WHAT TO WORK ON:
Below are the records. Retype, exactly, the lines from the first through the line with "edition สวยมาก เท่มาก! อยากให้มาไทย", and leave out the pictures.
RAW DATA Start Marker
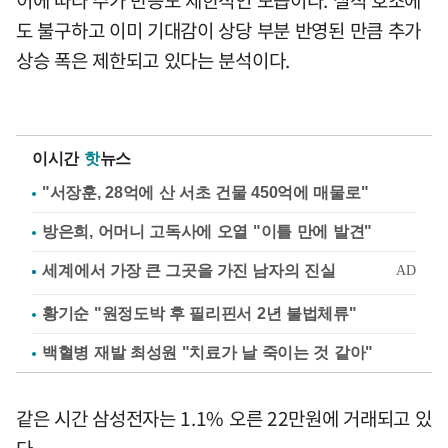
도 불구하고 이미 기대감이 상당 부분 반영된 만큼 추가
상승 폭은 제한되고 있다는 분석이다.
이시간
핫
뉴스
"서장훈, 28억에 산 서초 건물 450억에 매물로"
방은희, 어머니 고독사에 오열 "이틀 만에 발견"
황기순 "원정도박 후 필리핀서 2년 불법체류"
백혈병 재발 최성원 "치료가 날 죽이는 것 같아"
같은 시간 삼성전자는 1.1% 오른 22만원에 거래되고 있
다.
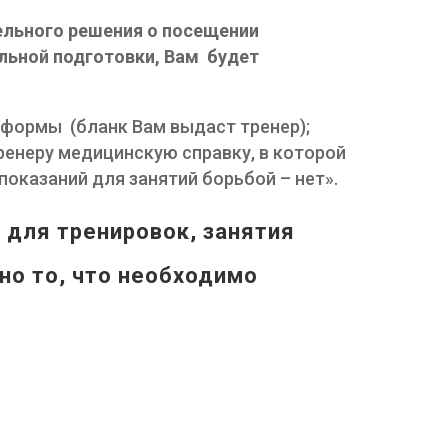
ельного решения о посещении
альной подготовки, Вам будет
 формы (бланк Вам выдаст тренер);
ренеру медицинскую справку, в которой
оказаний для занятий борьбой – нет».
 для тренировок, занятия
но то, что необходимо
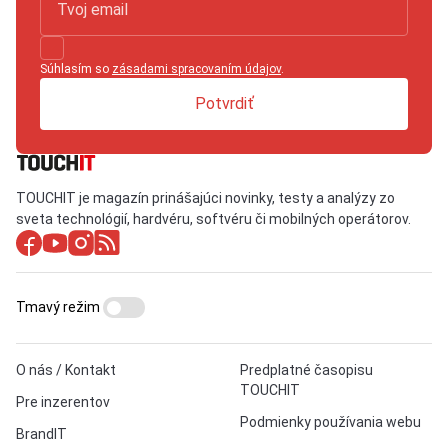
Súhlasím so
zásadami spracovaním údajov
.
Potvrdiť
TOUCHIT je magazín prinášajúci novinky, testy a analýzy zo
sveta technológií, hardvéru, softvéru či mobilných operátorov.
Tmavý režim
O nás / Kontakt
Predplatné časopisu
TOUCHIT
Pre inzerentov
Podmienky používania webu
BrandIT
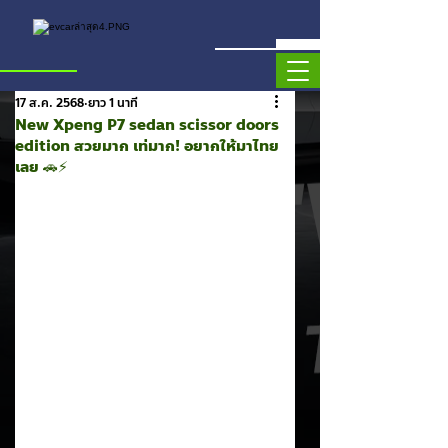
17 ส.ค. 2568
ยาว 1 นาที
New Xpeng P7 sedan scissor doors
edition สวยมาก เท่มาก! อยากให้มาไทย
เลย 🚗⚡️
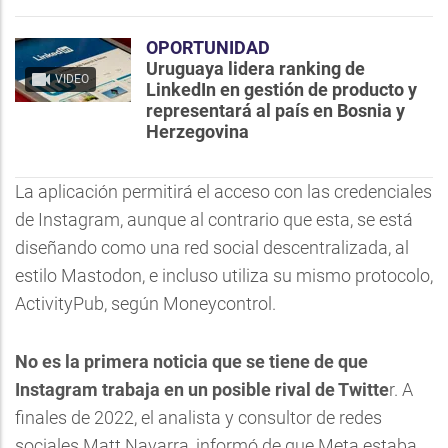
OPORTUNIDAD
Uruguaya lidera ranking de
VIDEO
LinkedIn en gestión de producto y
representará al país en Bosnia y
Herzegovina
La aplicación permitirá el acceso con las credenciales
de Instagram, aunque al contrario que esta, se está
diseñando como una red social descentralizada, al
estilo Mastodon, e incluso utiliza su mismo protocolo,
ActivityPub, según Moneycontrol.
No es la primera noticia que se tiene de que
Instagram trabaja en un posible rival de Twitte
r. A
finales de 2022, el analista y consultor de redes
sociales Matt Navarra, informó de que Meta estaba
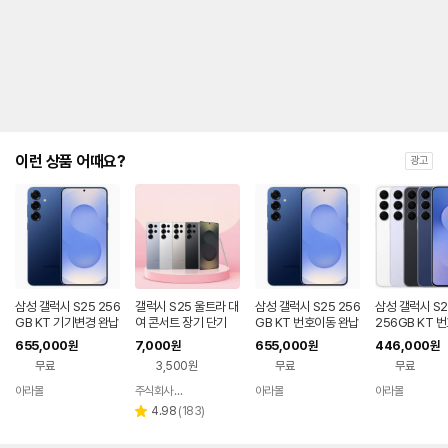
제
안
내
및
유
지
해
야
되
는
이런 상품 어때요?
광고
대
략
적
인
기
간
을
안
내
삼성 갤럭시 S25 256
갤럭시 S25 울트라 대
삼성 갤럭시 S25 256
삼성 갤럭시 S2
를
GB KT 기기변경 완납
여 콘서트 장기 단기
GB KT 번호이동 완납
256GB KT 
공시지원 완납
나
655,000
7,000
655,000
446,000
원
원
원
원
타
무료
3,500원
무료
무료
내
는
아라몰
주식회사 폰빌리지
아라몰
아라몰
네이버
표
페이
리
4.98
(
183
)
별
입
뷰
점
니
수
RAW DATA End Marker
EXERCISE RESPONSE:
도 불구하고 이미 기대감이 상당 부분 반영된 만큼 추가
상승 폭은 제한되고 있다는 분석이다.
이시간
핫
뉴스
"서장훈, 28억에 산 서초 건물 450억에 매물로"
방은희, 어머니 고독사에 오열 "이틀 만에 발견"
황기순 "원정도박 후 필리핀서 2년 불법체류"
백혈병 재발 최성원 "치료가 날 죽이는 것 같아"
같은 시간 삼성전자는 1.1% 오른 22만원에 거래되고 있
다.
ельного решения о посещении
альной подготовки, Вам будет
 формы (бланк Вам выдаст тренер);
ренеру медицинскую справку, в которой
оказаний для занятий борьбой – нет».
 для тренировок, занятия
но то, что необходимо
Súhlasím so
zásadami spracovaním údajov
.
Potvrdiť
TOUCHIT je magazín prinášajúci novinky, testy a analýzy zo
sveta technológií, hardvéru, softvéru či mobilných operátorov.
Tmavý režim
O nás / Kontakt
Predplatné časopisu
TOUCHIT
Pre inzerentov
Podmienky používania webu
BrandIT
17 ส.ค. 2568
ยาว 1 นาที
New Xpeng P7 sedan scissor doors
edition สวยมาก เท่มาก! อยากให้มาไทย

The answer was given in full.